▶ Your task
Among the entries below, extract exactly the lines that run from the one with "por Consórcio Público" through the one with "Compras Diretas", both ends included.

▶ Data supplied
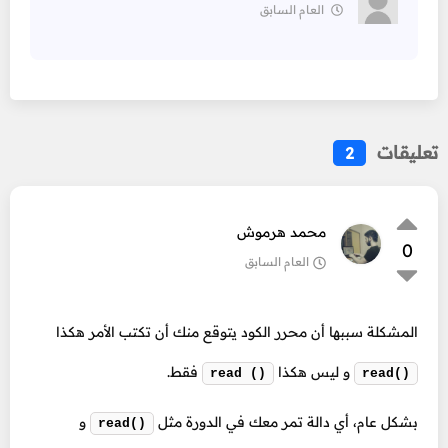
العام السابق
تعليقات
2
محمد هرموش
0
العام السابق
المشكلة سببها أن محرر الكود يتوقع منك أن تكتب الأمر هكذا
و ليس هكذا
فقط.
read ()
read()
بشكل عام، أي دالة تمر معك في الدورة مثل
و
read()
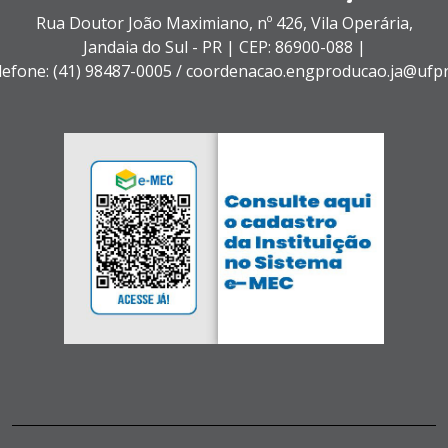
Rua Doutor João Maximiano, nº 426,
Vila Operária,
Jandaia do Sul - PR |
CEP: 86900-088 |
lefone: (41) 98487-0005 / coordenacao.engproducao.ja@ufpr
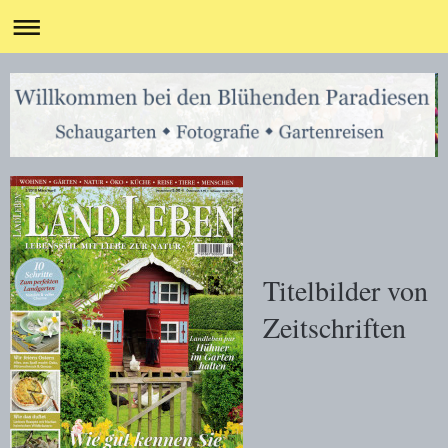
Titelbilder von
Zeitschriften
* * *
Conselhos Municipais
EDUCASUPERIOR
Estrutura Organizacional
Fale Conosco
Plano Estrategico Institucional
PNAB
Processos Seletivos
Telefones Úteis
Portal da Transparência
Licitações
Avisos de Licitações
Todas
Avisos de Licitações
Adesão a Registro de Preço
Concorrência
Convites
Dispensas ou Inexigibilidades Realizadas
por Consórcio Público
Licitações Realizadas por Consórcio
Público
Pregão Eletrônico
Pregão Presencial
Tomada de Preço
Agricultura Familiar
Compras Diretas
--
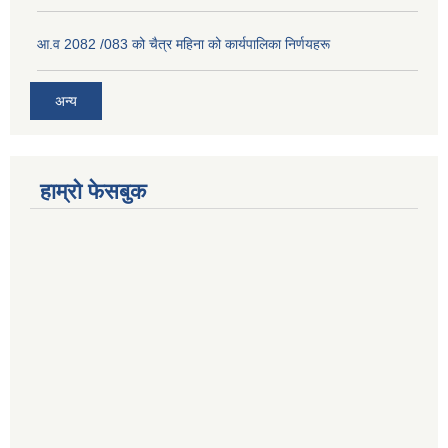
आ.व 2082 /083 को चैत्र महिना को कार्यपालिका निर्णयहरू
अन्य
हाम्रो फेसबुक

▶ Reply
por Consórcio Público
Licitações Realizadas por Consórcio
Público
Pregão Eletrônico
Pregão Presencial
Tomada de Preço
Agricultura Familiar
Compras Diretas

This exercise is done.